Stress Fractures.
What is a stress fracture?
A stress fracture is a fatigue injury of bone — a small crack or severe bruising within a bone that develops from repetitive mechanical loading that exceeds the bone's capacity to remodel and repair itself. Unlike acute fractures from a single high-energy impact, stress fractures accumulate over time as the bone's repair mechanisms cannot keep pace with the damage being created by repeated loading.
Stress fractures exist on a spectrum — from bone stress reaction (where imaging shows bone marrow oedema but no visible fracture line) through to complete stress fracture (where a fracture line is visible on imaging). The bone stress continuum is clinically important because early intervention at the reaction stage prevents progression to a frank fracture and significantly shortens recovery time.

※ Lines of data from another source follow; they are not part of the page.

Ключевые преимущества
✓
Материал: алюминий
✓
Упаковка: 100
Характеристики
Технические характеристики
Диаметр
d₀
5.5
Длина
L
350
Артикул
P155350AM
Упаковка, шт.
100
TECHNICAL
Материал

Who gets stress fractures?
Stress fractures are most common in athletes and military recruits who perform high volumes of repetitive impact activity — running, marching, jumping. Runners account for the largest proportion of stress fracture presentations in civilian healthcare, with lower limb stress fractures representing approximately 15% of all running injuries. They are more common in women than men, reflecting the contribution of lower bone density, the female athlete triad (relative energy deficiency in sport, menstrual dysfunction and low bone density), and biomechanical differences in lower limb loading.

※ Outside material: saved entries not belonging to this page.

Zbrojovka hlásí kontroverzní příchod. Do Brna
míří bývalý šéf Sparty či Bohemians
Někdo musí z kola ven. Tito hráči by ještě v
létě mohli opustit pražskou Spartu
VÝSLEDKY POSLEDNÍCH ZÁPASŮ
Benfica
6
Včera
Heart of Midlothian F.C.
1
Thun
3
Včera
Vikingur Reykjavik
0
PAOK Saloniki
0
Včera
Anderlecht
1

Stress fractures also occur in non-athletes in the context of osteoporosis — where bone fragility rather than excessive loading is the primary driver — and are one of the most common complications of bisphosphonate therapy cessation.
Common sites and their clinical significance
The anatomical location of a stress fracture is the most important clinical variable — it determines imaging requirements, weight-bearing restrictions, return-to-sport timeline, and whether surgical consultation is warranted. Stress fractures are broadly classified as low-risk or high-risk based on their propensity for delayed union, non-union or complete fracture.
What are the symptoms?
The hallmark of a stress fracture is activity-related pain that develops with increasing specificity — initially only after prolonged activity, then during activity, then earlier in activity, and eventually during daily activities and at rest in more severe presentations. Unlike muscle soreness, stress fracture pain has a very specific location and is reproduced by direct palpation over the fracture site. Swelling and visible bruising may be present in superficial sites such as the metatarsals.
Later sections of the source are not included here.